▶ Task description
The records follow. Filter them to the lines that hold "Starting".

Source records
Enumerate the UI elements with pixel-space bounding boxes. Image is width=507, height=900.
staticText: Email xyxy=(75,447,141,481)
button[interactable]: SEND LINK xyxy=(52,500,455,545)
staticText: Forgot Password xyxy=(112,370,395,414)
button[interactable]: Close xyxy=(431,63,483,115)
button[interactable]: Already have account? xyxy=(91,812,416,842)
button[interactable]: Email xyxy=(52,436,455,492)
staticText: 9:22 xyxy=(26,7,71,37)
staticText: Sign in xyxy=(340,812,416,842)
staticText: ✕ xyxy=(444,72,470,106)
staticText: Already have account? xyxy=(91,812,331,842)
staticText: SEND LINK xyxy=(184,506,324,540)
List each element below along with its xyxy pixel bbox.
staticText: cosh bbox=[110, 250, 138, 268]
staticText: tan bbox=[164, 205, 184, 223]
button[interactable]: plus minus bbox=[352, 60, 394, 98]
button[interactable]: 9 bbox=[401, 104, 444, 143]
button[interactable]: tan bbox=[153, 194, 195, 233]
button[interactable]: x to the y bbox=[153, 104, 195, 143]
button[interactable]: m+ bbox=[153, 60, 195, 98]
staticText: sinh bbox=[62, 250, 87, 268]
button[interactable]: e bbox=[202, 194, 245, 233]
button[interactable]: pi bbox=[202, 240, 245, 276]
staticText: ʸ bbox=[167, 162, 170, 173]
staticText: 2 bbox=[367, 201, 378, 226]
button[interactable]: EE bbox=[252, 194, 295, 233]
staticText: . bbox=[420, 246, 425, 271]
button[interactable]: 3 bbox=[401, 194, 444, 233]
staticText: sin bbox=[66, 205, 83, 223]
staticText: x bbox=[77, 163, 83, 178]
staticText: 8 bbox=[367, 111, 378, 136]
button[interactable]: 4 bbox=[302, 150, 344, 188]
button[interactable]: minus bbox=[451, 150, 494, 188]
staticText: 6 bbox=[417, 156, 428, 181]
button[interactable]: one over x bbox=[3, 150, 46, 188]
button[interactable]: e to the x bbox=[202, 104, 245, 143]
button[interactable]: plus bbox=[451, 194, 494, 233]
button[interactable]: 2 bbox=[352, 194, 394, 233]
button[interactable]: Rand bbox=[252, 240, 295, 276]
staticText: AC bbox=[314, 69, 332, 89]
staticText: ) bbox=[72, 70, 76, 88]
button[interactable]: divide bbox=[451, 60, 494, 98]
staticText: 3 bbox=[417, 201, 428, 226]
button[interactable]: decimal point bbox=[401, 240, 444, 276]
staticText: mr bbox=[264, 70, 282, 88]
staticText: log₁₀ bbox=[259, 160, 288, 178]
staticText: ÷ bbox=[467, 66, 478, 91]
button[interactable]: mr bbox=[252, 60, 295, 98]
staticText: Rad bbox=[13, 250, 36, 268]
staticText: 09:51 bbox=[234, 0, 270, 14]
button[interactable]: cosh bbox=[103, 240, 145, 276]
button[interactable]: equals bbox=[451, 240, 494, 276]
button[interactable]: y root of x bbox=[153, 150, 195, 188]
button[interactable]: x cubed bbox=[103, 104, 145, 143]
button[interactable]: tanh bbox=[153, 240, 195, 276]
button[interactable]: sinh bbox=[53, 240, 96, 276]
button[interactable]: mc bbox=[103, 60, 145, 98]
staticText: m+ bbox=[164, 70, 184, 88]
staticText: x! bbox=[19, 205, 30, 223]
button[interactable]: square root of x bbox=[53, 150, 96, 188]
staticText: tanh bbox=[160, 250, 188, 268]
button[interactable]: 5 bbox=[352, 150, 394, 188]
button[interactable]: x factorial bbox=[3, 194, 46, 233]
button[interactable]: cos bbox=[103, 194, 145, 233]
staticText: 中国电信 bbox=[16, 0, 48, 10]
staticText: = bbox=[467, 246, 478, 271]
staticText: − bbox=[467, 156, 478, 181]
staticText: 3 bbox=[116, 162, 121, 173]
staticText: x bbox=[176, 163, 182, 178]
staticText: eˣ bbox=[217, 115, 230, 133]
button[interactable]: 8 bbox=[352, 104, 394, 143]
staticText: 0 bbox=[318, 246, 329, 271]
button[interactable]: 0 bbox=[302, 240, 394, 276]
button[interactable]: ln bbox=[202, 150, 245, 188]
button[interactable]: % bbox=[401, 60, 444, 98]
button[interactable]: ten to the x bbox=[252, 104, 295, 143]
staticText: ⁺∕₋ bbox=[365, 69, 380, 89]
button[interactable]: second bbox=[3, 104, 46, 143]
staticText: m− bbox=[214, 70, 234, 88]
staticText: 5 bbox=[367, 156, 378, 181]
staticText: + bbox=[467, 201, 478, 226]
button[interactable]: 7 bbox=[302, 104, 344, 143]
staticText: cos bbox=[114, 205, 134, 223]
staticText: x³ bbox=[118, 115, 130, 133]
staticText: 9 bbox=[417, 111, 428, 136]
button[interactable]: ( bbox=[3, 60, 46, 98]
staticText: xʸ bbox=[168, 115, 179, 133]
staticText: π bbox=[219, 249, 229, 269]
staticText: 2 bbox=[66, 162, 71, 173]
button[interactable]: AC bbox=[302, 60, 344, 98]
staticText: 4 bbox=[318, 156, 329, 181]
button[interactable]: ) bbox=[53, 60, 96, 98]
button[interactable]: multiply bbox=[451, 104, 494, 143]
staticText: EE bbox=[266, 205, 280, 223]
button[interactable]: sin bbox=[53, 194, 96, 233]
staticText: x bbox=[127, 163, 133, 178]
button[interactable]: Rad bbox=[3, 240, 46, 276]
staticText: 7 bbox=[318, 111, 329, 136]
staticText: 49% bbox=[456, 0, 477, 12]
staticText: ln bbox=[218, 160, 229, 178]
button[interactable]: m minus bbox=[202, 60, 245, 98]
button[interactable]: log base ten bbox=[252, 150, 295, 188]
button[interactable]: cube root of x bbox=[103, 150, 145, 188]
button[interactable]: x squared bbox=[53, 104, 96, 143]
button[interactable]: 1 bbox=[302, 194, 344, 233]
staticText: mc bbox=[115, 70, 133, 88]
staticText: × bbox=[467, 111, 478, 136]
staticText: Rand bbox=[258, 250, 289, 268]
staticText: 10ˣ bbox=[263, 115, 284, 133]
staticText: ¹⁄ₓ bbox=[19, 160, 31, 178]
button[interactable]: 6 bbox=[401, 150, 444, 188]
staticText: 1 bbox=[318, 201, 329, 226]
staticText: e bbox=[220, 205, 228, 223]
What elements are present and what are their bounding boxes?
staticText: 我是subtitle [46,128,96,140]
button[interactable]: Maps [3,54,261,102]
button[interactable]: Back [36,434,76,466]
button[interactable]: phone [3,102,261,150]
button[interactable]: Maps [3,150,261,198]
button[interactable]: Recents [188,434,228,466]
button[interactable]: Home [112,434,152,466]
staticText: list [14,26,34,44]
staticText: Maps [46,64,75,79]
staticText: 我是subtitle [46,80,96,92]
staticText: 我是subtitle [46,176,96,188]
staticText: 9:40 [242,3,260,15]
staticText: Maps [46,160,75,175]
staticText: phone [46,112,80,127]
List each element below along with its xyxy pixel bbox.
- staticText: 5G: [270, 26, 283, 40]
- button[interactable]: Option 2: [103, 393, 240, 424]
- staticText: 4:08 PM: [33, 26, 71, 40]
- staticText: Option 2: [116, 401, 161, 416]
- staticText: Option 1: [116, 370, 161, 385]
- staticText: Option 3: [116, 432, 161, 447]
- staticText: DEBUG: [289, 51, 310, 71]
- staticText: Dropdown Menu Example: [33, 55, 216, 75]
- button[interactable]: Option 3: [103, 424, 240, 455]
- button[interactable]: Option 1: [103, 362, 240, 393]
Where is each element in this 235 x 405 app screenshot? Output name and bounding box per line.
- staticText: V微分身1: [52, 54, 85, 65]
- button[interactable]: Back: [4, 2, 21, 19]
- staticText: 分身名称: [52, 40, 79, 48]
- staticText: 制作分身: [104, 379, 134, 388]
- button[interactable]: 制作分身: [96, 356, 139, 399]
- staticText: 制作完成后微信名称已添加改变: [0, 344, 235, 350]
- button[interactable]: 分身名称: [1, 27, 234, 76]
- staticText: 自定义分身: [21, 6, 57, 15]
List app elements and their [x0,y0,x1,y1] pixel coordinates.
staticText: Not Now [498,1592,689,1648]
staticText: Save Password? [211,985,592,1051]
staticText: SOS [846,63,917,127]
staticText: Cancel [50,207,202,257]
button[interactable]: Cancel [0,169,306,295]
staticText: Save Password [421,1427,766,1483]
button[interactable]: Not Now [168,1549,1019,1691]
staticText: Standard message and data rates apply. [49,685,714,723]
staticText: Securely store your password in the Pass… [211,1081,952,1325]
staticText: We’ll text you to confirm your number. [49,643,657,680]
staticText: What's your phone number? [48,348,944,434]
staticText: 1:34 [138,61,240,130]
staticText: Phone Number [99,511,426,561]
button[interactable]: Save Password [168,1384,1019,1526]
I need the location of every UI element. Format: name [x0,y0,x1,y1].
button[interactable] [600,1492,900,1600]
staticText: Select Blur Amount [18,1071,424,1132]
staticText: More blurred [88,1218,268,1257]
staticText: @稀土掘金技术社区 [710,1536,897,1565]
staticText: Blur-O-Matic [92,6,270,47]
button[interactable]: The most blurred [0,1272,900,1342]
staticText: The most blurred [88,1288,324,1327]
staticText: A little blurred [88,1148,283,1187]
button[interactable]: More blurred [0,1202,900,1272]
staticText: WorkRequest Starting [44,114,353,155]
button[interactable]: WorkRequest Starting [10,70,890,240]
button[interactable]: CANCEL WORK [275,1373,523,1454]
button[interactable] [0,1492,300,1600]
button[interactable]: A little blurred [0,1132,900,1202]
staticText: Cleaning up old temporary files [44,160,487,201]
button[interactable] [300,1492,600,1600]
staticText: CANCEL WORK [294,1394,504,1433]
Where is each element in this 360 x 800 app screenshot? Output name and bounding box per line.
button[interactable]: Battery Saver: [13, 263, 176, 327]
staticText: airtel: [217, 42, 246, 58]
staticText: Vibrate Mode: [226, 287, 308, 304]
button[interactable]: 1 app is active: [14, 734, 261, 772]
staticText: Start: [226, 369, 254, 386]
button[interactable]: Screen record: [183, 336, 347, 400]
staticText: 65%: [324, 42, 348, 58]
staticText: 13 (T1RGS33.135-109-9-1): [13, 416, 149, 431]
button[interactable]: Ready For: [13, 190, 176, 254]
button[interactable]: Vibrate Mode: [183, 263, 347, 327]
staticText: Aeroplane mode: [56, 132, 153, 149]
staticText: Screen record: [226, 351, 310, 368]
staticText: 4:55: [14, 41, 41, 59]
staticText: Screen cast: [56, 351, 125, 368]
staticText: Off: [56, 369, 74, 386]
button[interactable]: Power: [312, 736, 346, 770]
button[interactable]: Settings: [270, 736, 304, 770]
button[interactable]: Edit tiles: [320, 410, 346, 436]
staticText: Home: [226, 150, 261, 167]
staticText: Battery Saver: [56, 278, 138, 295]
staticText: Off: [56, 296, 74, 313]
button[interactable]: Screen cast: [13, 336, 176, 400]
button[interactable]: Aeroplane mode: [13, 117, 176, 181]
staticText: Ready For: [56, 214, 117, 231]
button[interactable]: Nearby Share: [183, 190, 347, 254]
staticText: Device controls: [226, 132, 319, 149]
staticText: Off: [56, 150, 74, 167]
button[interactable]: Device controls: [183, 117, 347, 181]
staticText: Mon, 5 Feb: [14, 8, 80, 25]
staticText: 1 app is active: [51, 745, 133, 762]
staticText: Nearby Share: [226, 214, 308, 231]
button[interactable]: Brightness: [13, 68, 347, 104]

▶ Worked solution
staticText: WorkRequest Starting [44,114,353,155]
button[interactable]: WorkRequest Starting [10,70,890,240]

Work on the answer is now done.